Theeram () is a 2017 Indian Malayalam film, directed by Saheed Arafath and scripted by Ansar Thajudeen from Prinish Prabhakaran's story. The Lead roles are done by Maria John and Pranav Ratheesh. Theeram Portraits An ordinary young man, Ali, makes a living by riding an auto rickshaw in the night. One day, he meets a woman called Suhra and falls in love with her.
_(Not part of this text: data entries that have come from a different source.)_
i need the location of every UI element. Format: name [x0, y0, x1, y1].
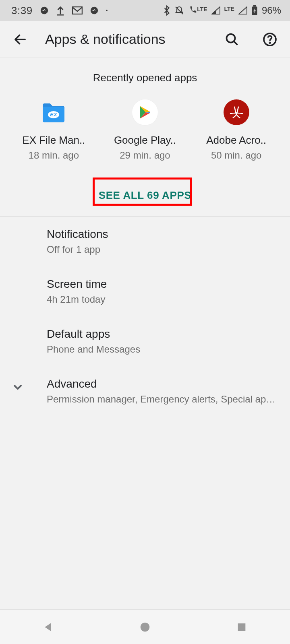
system-nav-bar	[0, 609, 290, 644]
settings-list: Notifications Off for 1 app Screen time …	[0, 217, 290, 416]
svg-text:EX: EX	[50, 111, 58, 118]
help-button[interactable]	[261, 31, 279, 48]
upload-icon	[56, 5, 65, 16]
settings-subtitle: Permission manager, Emergency alerts, Sp…	[47, 394, 276, 405]
dnd-icon	[174, 6, 184, 15]
app-time-label: 50 min. ago	[211, 150, 261, 161]
status-time: 3:39	[11, 4, 33, 17]
battery-percent: 96%	[262, 5, 281, 16]
status-left-cluster: 3:39 •	[11, 4, 108, 17]
recent-app-adobe-acrobat[interactable]: Adobe Acro.. 50 min. ago	[192, 99, 281, 161]
dot-icon: •	[106, 7, 108, 14]
ex-file-manager-icon: EX	[41, 99, 66, 125]
lte-label-1: LTE	[197, 6, 207, 12]
svg-point-5	[227, 34, 235, 42]
recent-app-google-play[interactable]: Google Play.. 29 min. ago	[101, 99, 189, 161]
settings-item-default-apps[interactable]: Default apps Phone and Messages	[0, 316, 290, 366]
adobe-acrobat-icon	[224, 99, 249, 125]
settings-title: Screen time	[47, 278, 107, 291]
app-time-label: 18 min. ago	[29, 150, 79, 161]
svg-rect-4	[253, 5, 256, 6]
google-play-icon	[132, 99, 158, 125]
settings-item-screen-time[interactable]: Screen time 4h 21m today	[0, 266, 290, 316]
bluetooth-icon	[163, 5, 170, 16]
settings-title: Default apps	[47, 328, 140, 341]
status-bar: 3:39 • LTE LTE	[0, 0, 290, 21]
settings-title: Advanced	[47, 378, 276, 390]
recent-app-ex-file-manager[interactable]: EX EX File Man.. 18 min. ago	[9, 99, 98, 161]
back-button[interactable]	[11, 31, 29, 48]
volte-icon: LTE	[188, 6, 207, 15]
gmail-icon	[72, 6, 83, 14]
signal-icon-2	[238, 6, 247, 14]
settings-item-notifications[interactable]: Notifications Off for 1 app	[0, 217, 290, 266]
status-right-cluster: LTE LTE 96%	[163, 5, 281, 16]
settings-item-advanced[interactable]: Advanced Permission manager, Emergency a…	[0, 366, 290, 416]
recent-apps-row: EX EX File Man.. 18 min. ago Google Play…	[0, 87, 290, 173]
nav-home-button[interactable]	[121, 621, 169, 633]
app-name-label: Google Play..	[114, 134, 176, 147]
settings-subtitle: Off for 1 app	[47, 244, 108, 255]
app-name-label: Adobe Acro..	[206, 134, 266, 147]
see-all-wrap: SEE ALL 69 APPS	[0, 173, 290, 217]
svg-rect-12	[238, 623, 246, 631]
messenger-icon	[40, 6, 49, 15]
page-title: Apps & notifications	[45, 31, 207, 47]
messenger-icon-2	[90, 6, 99, 15]
signal-icon-1	[211, 6, 220, 14]
recently-opened-label: Recently opened apps	[0, 58, 290, 87]
expand-chevron-icon	[11, 381, 24, 394]
settings-subtitle: 4h 21m today	[47, 294, 107, 305]
nav-back-button[interactable]	[24, 621, 72, 633]
settings-title: Notifications	[47, 228, 108, 241]
svg-point-7	[269, 42, 270, 43]
search-button[interactable]	[223, 31, 241, 48]
see-all-apps-button[interactable]: SEE ALL 69 APPS	[87, 184, 203, 207]
nav-recents-button[interactable]	[218, 621, 266, 633]
app-bar: Apps & notifications	[0, 21, 290, 58]
svg-point-2	[90, 7, 97, 14]
svg-point-0	[40, 7, 48, 14]
app-name-label: EX File Man..	[22, 134, 85, 147]
svg-point-11	[141, 622, 150, 632]
settings-subtitle: Phone and Messages	[47, 344, 140, 355]
battery-icon	[251, 5, 258, 16]
app-time-label: 29 min. ago	[120, 150, 170, 161]
lte-label-2: LTE	[224, 6, 234, 12]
It tries to woo her in various ways but something from his past crops up, haunting his present.

Cast 
 Maria John as Suhra
 Pranav Ratheesh as Ali
 Tini Tom as the cop
 Dini Daniel
 Sudhi Koppa
 Nandan Unni
 Askar Ali
 Krishna Praba
 Anjali Nair

Soundtrack 
The film's soundtrack is composed by Afzal Yusuff whereas lyrics being written by Harinarayanan BK, Aji Katoor, Rinu Razak and Siby Padiyara.

Release 
The movie was released on 19 May 2017. It got mixed reviews from the viewers and has not been released on any OTT platforms yet.

Reception 
K. R. Rejeesh from NOW RUNNING wrote, 'Theeram' is a shoddily made romantic drama and it fails to score on promising premises.

The movie apparently got a rating of 6.3 on Imdb.